------ Dataset content

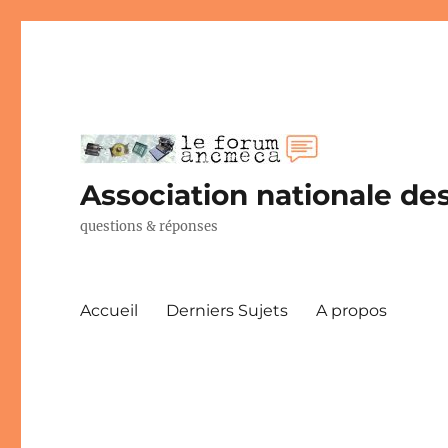
Association nationale des
questions & réponses
Accueil
Derniers Sujets
A propos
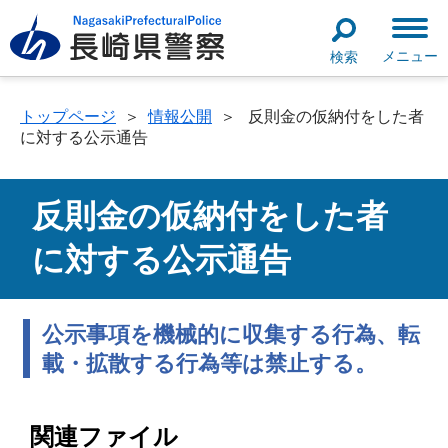
メニュー
検索
トップページ
＞
情報公開
＞
反則金の仮納付をした者
に対する公示通告
反則金の仮納付をした者
に対する公示通告
公示事項を機械的に収集する行為、転
載・拡散する行為等は禁止する。
関連ファイル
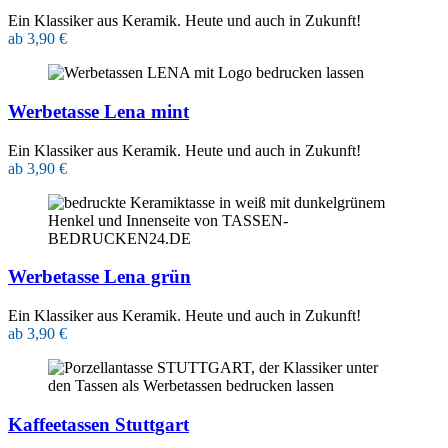
Ein Klassiker aus Keramik. Heute und auch in Zukunft!
ab 3,90 €
Werbetasse Lena mint
Ein Klassiker aus Keramik. Heute und auch in Zukunft!
ab 3,90 €
Werbetasse Lena grün
Ein Klassiker aus Keramik. Heute und auch in Zukunft!
ab 3,90 €
Kaffeetassen Stuttgart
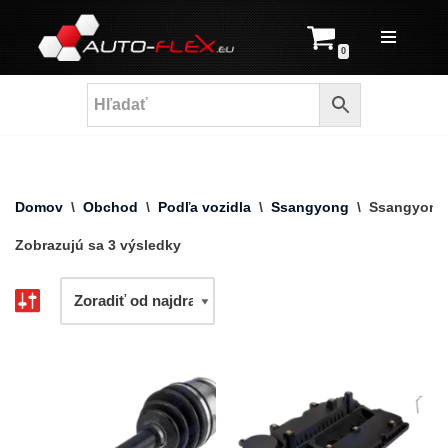
Prejsť
0
na
obsah
Domov
\
Obchod
\
Podľa vozidla
\
Ssangyong
\
Ssangyong
Zobrazujú sa 3 výsledky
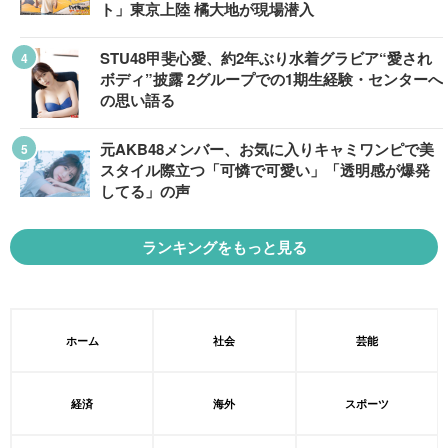
ト」東京上陸 橘大地が現場潜入
STU48甲斐心愛、約2年ぶり水着グラビア“愛され
ボディ”披露 2グループでの1期生経験・センターへ
の思い語る
元AKB48メンバー、お気に入りキャミワンピで美
スタイル際立つ「可憐で可愛い」「透明感が爆発
してる」の声
ランキングをもっと見る
ホーム
社会
芸能
経済
海外
スポーツ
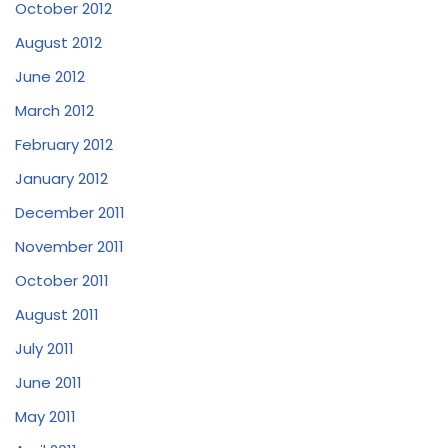
October 2012
August 2012
June 2012
March 2012
February 2012
January 2012
December 2011
November 2011
October 2011
August 2011
July 2011
June 2011
May 2011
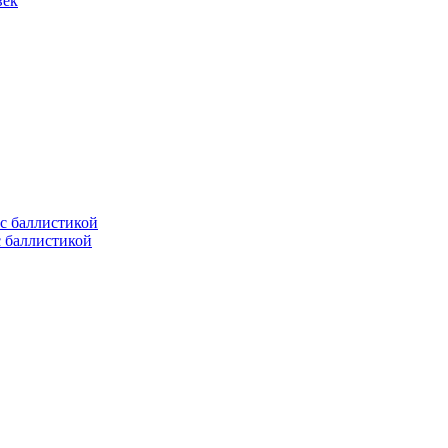
век
с баллистикой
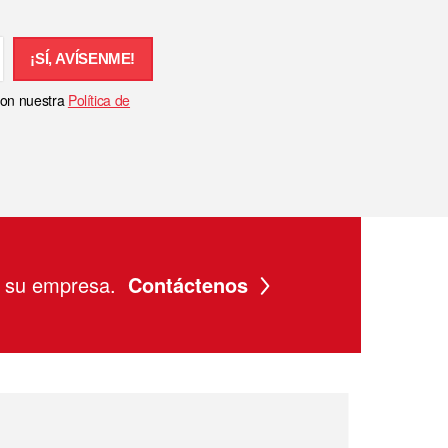
¡SÍ, AVÍSENME!
 con nuestra
Política de
a su empresa.
Contáctenos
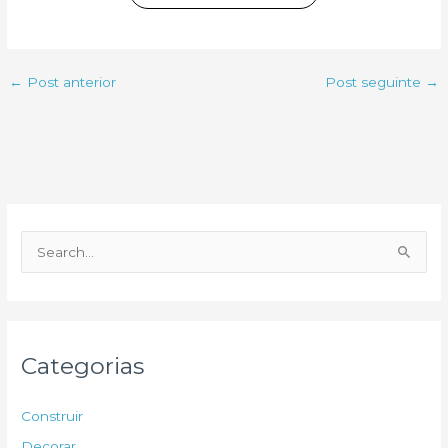
←
Post anterior
Post seguinte
→
P
e
s
q
u
Categorias
i
s
Construir
a
Decorar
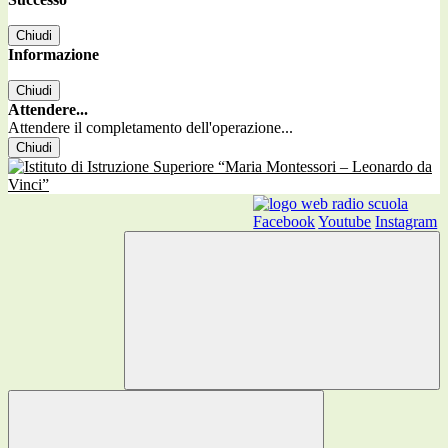
Chiudi
Informazione
Chiudi
Attendere...
Attendere il completamento dell'operazione...
Chiudi
Facebook
Youtube
Instagram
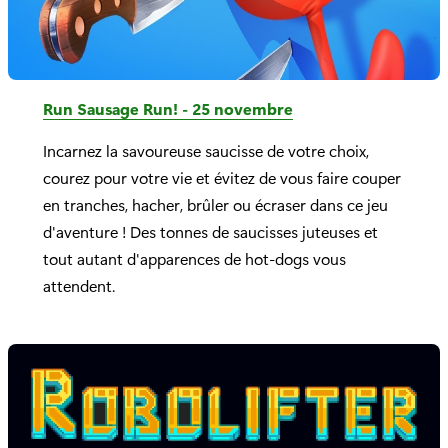
Run Sausage Run! - 25 novembre
Incarnez la savoureuse saucisse de votre choix,
courez pour votre vie et évitez de vous faire couper
en tranches, hacher, brûler ou écraser dans ce jeu
d'aventure ! Des tonnes de saucisses juteuses et
tout autant d'apparences de hot-dogs vous
attendent.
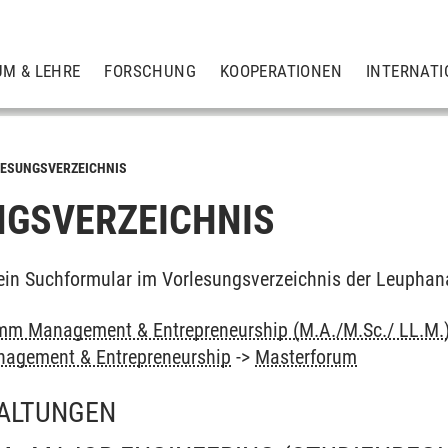
UM & LEHRE
FORSCHUNG
KOOPERATIONEN
INTERNATI
ESUNGSVERZEICHNIS
GSVERZEICHNIS
ein Suchformular im Vorlesungsverzeichnis der Leuphan
mm Management & Entrepreneurship (M.A./M.Sc./ LL.M.
agement & Entrepreneurship
->
Masterforum
ALTUNGEN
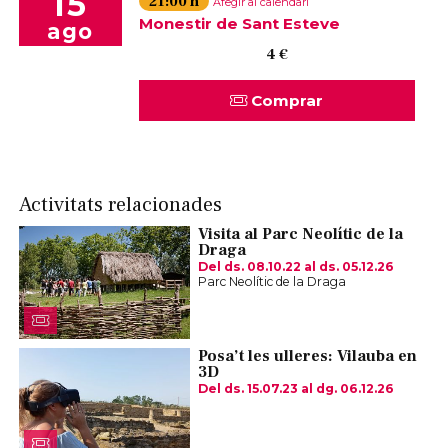
15
21:00 h
Afegir al calendari
Monestir de Sant Esteve
ago
4 €
Comprar
Activitats relacionades
Visita al Parc Neolític de la
Draga
Del ds. 08.10.22
al ds. 05.12.26
Parc Neolític de la Draga
Posa’t les ulleres: Vilauba en
3D
Del ds. 15.07.23
al dg. 06.12.26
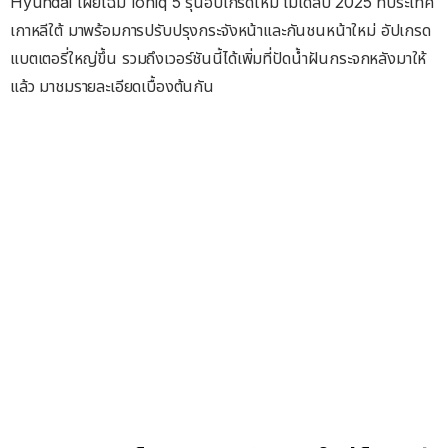
Hyundai เผยโฉม Ioniq 5 รุ่นอัปเกรดใหม่ โมเดลปี 2025 ที่ประเทศ
เกาหลีใต้ มาพร้อมการปรับปรุงกระจังหน้าและกันชนหน้าใหม่ อัปเกรด
แบตเตอรี่ใหญ่ขึ้น รวมถึงเวอร์ชันนี้ได้เพิ่มที่ปัดน้ำฝันกระจกหลังมาให้
แล้ว มาชมรายละเอียดเบื้องต้นกัน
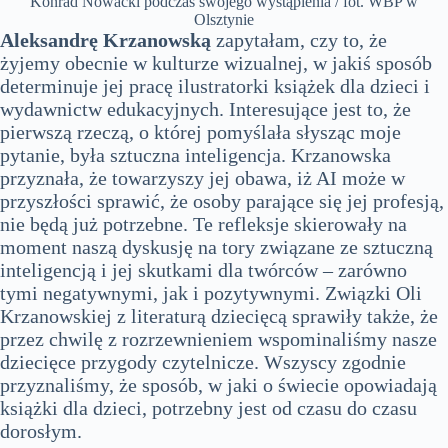
Konrad Nowacki podczas swojego wystąpienia / fot. WBP w
Olsztynie
Aleksandrę Krzanowską
zapytałam, czy to, że
żyjemy obecnie w kulturze wizualnej, w jakiś sposób
determinuje jej pracę ilustratorki książek dla dzieci i
wydawnictw edukacyjnych. Interesujące jest to, że
pierwszą rzeczą, o której pomyślała słysząc moje
pytanie, była sztuczna inteligencja. Krzanowska
przyznała, że towarzyszy jej obawa, iż AI może w
przyszłości sprawić, że osoby parające się jej profesją,
nie będą już potrzebne. Te refleksje skierowały na
moment naszą dyskusję na tory związane ze sztuczną
inteligencją i jej skutkami dla twórców – zarówno
tymi negatywnymi, jak i pozytywnymi. Związki Oli
Krzanowskiej z literaturą dziecięcą sprawiły także, że
przez chwilę z rozrzewnieniem wspominaliśmy nasze
dziecięce przygody czytelnicze. Wszyscy zgodnie
przyznaliśmy, że sposób, w jaki o świecie opowiadają
książki dla dzieci, potrzebny jest od czasu do czasu
dorosłym.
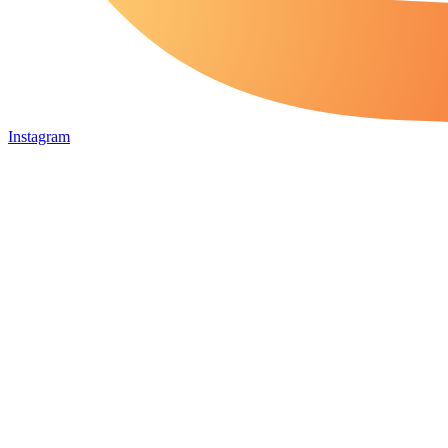
Instagram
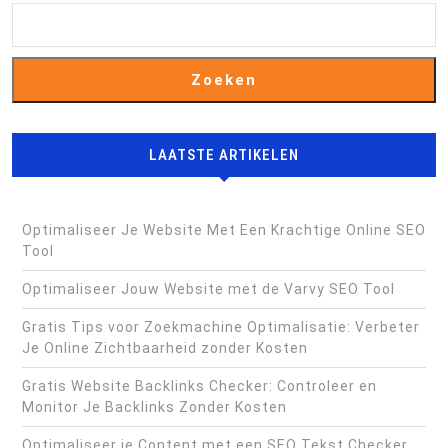
Zoeken
LAATSTE ARTIKELEN
Optimaliseer Je Website Met Een Krachtige Online SEO
Tool
Optimaliseer Jouw Website met de Varvy SEO Tool
Gratis Tips voor Zoekmachine Optimalisatie: Verbeter
Je Online Zichtbaarheid zonder Kosten
Gratis Website Backlinks Checker: Controleer en
Monitor Je Backlinks Zonder Kosten
Optimaliseer je Content met een SEO Tekst Checker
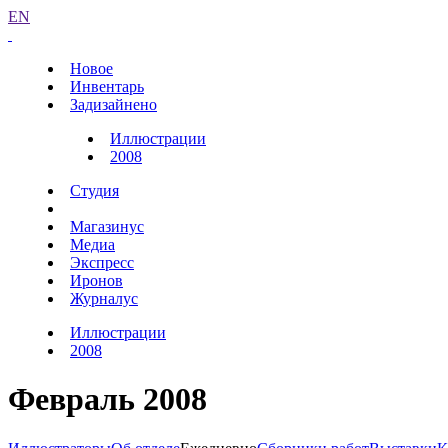
EN
Новое
Инвентарь
Задизайнено
Иллюстрации
2008
Студия
Магазинус
Медиа
Экспресс
Иронов
Журналус
Иллюстрации
2008
Февраль 2008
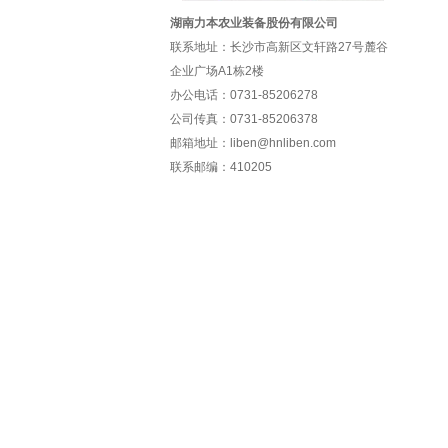
湖南力本农业装备股份有限公司
联系地址：长沙市高新区文轩路27号麓谷
企业广场A1栋2楼
办公电话：0731-85206278
公司传真：0731-85206378
邮箱地址：liben@hnliben.com
联系邮编：410205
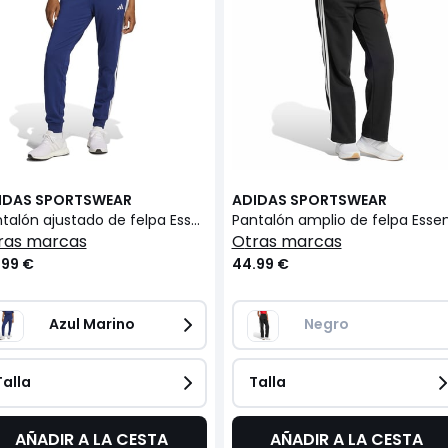
IDAS SPORTSWEAR
ADIDAS SPORTSWEAR
Pantalón ajustado de felpa Essentials 3 stripes
tras marcas
otras marcas
.99 €
44.99 €
Azul Marino
Negro
Talla
Talla
AÑADIR A LA CESTA
AÑADIR A LA CESTA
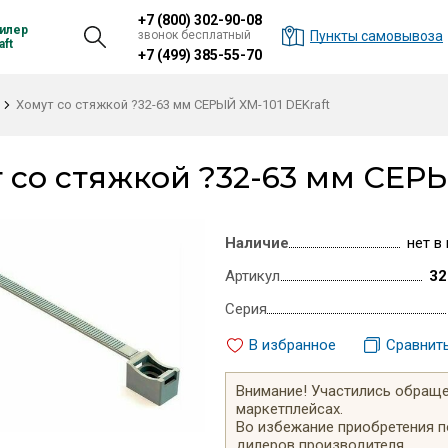
+7 (800) 302-90-08
илер
звонок бесплатный
Пункты самовывоза
ft
+7 (499) 385-55-70
Хомут со стяжкой ?32-63 мм СЕРЫЙ ХМ-101 DEKraft
 со стяжкой ?32-63 мм СЕРЫ
Наличие
нет в
Артикул
32
Серия
В избранное
Сравнит
Внимание! Участились обращен
маркетплейсах.
Во избежание приобретения 
дилеров производителя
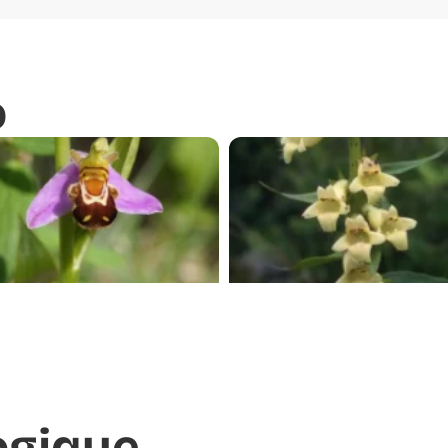
o
ogique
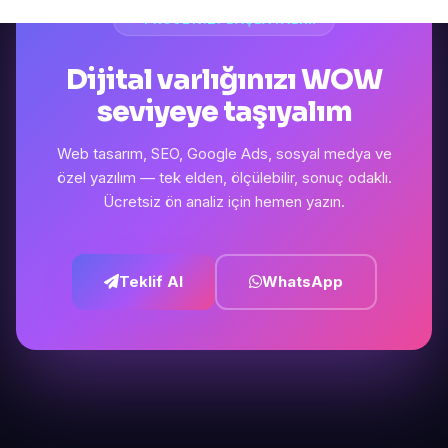
PROJENIZI BAŞLATALIM
Dijital varlığınızı WOW
seviyeye taşıyalım
Web tasarım, SEO, Google Ads, sosyal medya ve
özel yazılım — tek elden, ölçülebilir, sonuç odaklı.
Ücretsiz ön analiz için hemen yazın.
Teklif Al
WhatsApp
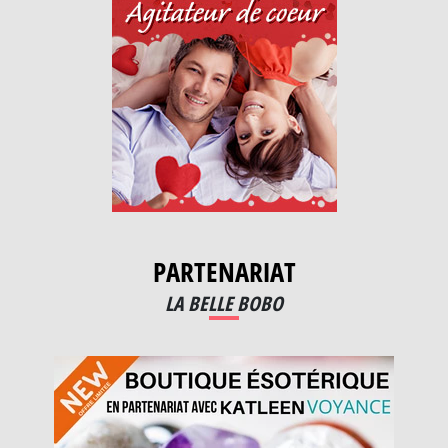
PARTENARIAT
LA BELLE BOBO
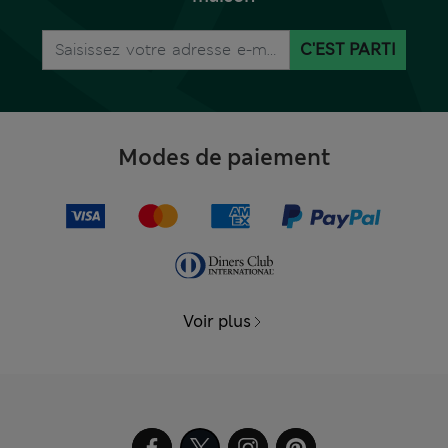
C'EST PARTI
Modes de paiement
Voir plus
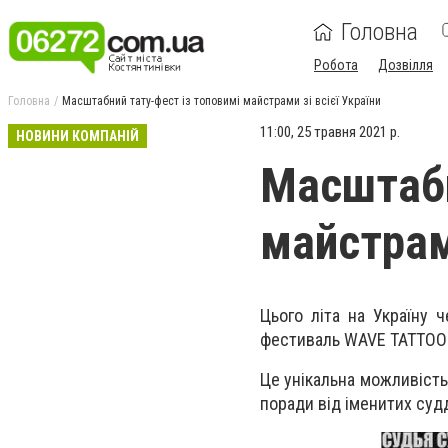
Головна
Робота
Дозвілля
Головна
Масштабний тату-фест із топовимі майстрами зі всієї України
11:00, 25 травня 2021 р.
НОВИНИ КОМПАНІЙ
Масштабн
майстрами
Цього літа на Україну 
фестиваль WAVE TATTOO 
Це унікальна можливість
поради від іменитих судд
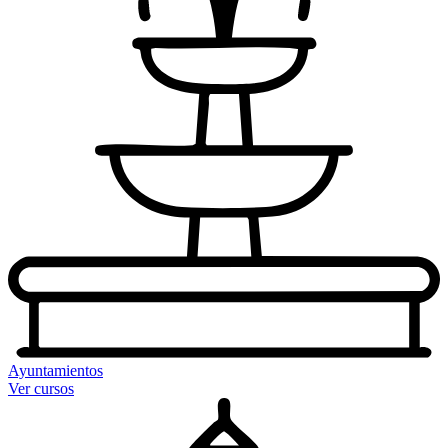
Ayuntamientos
Ver cursos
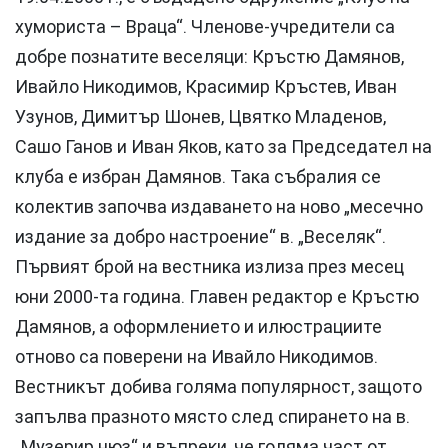
хумориста – Враца“. Членове-учредители са
добре познатите веселяци: Кръстю Дамянов,
Ивайло Никодимов, Красимир Кръстев, Иван
Узунов, Димитър Шонев, Цвятко Младенов,
Сашо Ганов и Иван Яков, като за Председател на
клуба е избран Дамянов. Така събралия се
колектив започва издаването на ново „месечно
издание за добро настроение“ в. „Веселяк“.
Първият брой на вестника излиза през месец
юни 2000-та година. Главен редактор е Кръстю
Дамянов, а оформлението и илюстрациите
отново са поверени на Ивайло Никодимов.
Вестникът добива голяма популярност, защото
запълва празното място след спирането на в.
„Музерир нюз“ и въпреки, че голяма част от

------------

Give every line of the records above again, exactly, and omit the pictures.

Association nationale des
questions & réponses
Accueil
Derniers Sujets
A propos
メニュー
検索
トップページ
＞
情報公開
＞
反則金の仮納付をした者
に対する公示通告
反則金の仮納付をした者
に対する公示通告
公示事項を機械的に収集する行為、転
載・拡散する行為等は禁止する。
関連ファイル
Ein Klassiker aus Keramik. Heute und auch in Zukunft!
ab 3,90 €
Werbetasse Lena mint
Ein Klassiker aus Keramik. Heute und auch in Zukunft!
ab 3,90 €
Werbetasse Lena grün
Ein Klassiker aus Keramik. Heute und auch in Zukunft!
ab 3,90 €
Kaffeetassen Stuttgart
Prejsť
0
na
obsah
Domov
\
Obchod
\
Podľa vozidla
\
Ssangyong
\
Ssangyong
Zobrazujú sa 3 výsledky
ト」東京上陸 橘大地が現場潜入
STU48甲斐心愛、約2年ぶり水着グラビア“愛され
ボディ”披露 2グループでの1期生経験・センターへ
の思い語る
元AKB48メンバー、お気に入りキャミワンピで美
スタイル際立つ「可憐で可愛い」「透明感が爆発
してる」の声
ランキングをもっと見る
ホーム
社会
芸能
経済
海外
スポーツ
October 2012
August 2012
June 2012
March 2012
February 2012
January 2012
December 2011
November 2011
October 2011
August 2011
July 2011
June 2011
May 2011
век
с баллистикой
¡SÍ, AVÍSENME!
 con nuestra
Política de
a su empresa.
Contáctenos
←
Post anterior
Post seguinte
→
P
e
s
q
u
Categorias
i
s
Construir
a
Decorar
Chiudi
Informazione
Chiudi
Attendere...
Attendere il completamento dell'operazione...
Chiudi
Facebook
Youtube
Instagram
Run Sausage Run! - 25 novembre
Incarnez la savoureuse saucisse de votre choix,
courez pour votre vie et évitez de vous faire couper
en tranches, hacher, brûler ou écraser dans ce jeu
d'aventure ! Des tonnes de saucisses juteuses et
tout autant d'apparences de hot-dogs vous
attendent.
UM & LEHRE
FORSCHUNG
KOOPERATIONEN
INTERNATI
ESUNGSVERZEICHNIS
GSVERZEICHNIS
ein Suchformular im Vorlesungsverzeichnis der Leuphan
mm Management & Entrepreneurship (M.A./M.Sc./ LL.M.
agement & Entrepreneurship
->
Masterforum
ALTUNGEN
15
21:00 h
Afegir al calendari
Monestir de Sant Esteve
ago
4 €
Comprar
Activitats relacionades
Visita al Parc Neolític de la
Draga
Del ds. 08.10.22
al ds. 05.12.26
Parc Neolític de la Draga
Posa’t les ulleres: Vilauba en
3D
Del ds. 15.07.23
al dg. 06.12.26
Hyundai เผยโฉม Ioniq 5 รุ่นอัปเกรดใหม่ โมเดลปี 2025 ที่ประเทศ
เกาหลีใต้ มาพร้อมการปรับปรุงกระจังหน้าและกันชนหน้าใหม่ อัปเกรด
แบตเตอรี่ใหญ่ขึ้น รวมถึงเวอร์ชันนี้ได้เพิ่มที่ปัดน้ำฝันกระจกหลังมาให้
แล้ว มาชมรายละเอียดเบื้องต้นกัน
Konrad Nowacki podczas swojego wystąpienia / fot. WBP w
Olsztynie
Aleksandrę Krzanowską
zapytałam, czy to, że
żyjemy obecnie w kulturze wizualnej, w jakiś sposób
determinuje jej pracę ilustratorki książek dla dzieci i
wydawnictw edukacyjnych. Interesujące jest to, że
pierwszą rzeczą, o której pomyślała słysząc moje
pytanie, była sztuczna inteligencja. Krzanowska
przyznała, że towarzyszy jej obawa, iż AI może w
przyszłości sprawić, że osoby parające się jej profesją,
nie będą już potrzebne. Te refleksje skierowały na
moment naszą dyskusję na tory związane ze sztuczną
inteligencją i jej skutkami dla twórców – zarówno
tymi negatywnymi, jak i pozytywnymi. Związki Oli
Krzanowskiej z literaturą dziecięcą sprawiły także, że
przez chwilę z rozrzewnieniem wspominaliśmy nasze
dziecięce przygody czytelnicze. Wszyscy zgodnie
przyznaliśmy, że sposób, w jaki o świecie opowiadają
książki dla dzieci, potrzebny jest od czasu do czasu
dorosłym.
Instagram
Zoeken
LAATSTE ARTIKELEN
Optimaliseer Je Website Met Een Krachtige Online SEO
Tool
Optimaliseer Jouw Website met de Varvy SEO Tool
Gratis Tips voor Zoekmachine Optimalisatie: Verbeter
Je Online Zichtbaarheid zonder Kosten
Gratis Website Backlinks Checker: Controleer en
Monitor Je Backlinks Zonder Kosten
Optimaliseer je Content met een SEO Tekst Checker
EN
Новое
Инвентарь
Задизайнено
Иллюстрации
2008
Студия
Магазинус
Медиа
Экспресс
Иронов
Журналус
Иллюстрации
2008
Февраль 2008
湖南力本农业装备股份有限公司
联系地址：长沙市高新区文轩路27号麓谷
企业广场A1栋2楼
办公电话：0731-85206278
公司传真：0731-85206378
邮箱地址：liben@hnliben.com
联系邮编：410205
IDAS SPORTSWEAR
ADIDAS SPORTSWEAR
Pantalón ajustado de felpa Essentials 3 stripes
tras marcas
otras marcas
.99 €
44.99 €
Azul Marino
Negro
Talla
Talla
AÑADIR A LA CESTA
AÑADIR A LA CESTA
+7 (800) 302-90-08
илер
звонок бесплатный
Пункты самовывоза
ft
+7 (499) 385-55-70
Хомут со стяжкой ?32-63 мм СЕРЫЙ ХМ-101 DEKraft
 со стяжкой ?32-63 мм СЕРЫ
Наличие
нет в
Артикул
32
Серия
В избранное
Сравнит
Внимание! Участились обращен
маркетплейсах.
Во избежание приобретения 
дилеров производителя
o
ogique
PROJENIZI BAŞLATALIM
Dijital varlığınızı WOW
seviyeye taşıyalım
Web tasarım, SEO, Google Ads, sosyal medya ve
özel yazılım — tek elden, ölçülebilir, sonuç odaklı.
Ücretsiz ön analiz için hemen yazın.
Teklif Al
WhatsApp
PARTENARIAT
LA BELLE BOBO
C'EST PARTI
Modes de paiement
Voir plus
Головна
Робота
Дозвілля
Головна
Масштабний тату-фест із топовимі майстрами зі всієї України
11:00, 25 травня 2021 р.
НОВИНИ КОМПАНІЙ
Масштабн
майстрами
Цього літа на Україну 
фестиваль WAVE TATTOO 
Це унікальна можливість
поради від іменитих судд
Ayuntamientos
Ver cursos
хумориста – Враца“. Членове-учредители са
добре познатите веселяци: Кръстю Дамянов,
Ивайло Никодимов, Красимир Кръстев, Иван
Узунов, Димитър Шонев, Цвятко Младенов,
Сашо Ганов и Иван Яков, като за Председател на
клуба е избран Дамянов. Така събралия се
колектив започва издаването на ново „месечно
издание за добро настроение“ в. „Веселяк“.
Първият брой на вестника излиза през месец
юни 2000-та година. Главен редактор е Кръстю
Дамянов, а оформлението и илюстрациите
отново са поверени на Ивайло Никодимов.
Вестникът добива голяма популярност, защото
запълва празното място след спирането на в.
„Музерир нюз“ и въпреки, че голяма част от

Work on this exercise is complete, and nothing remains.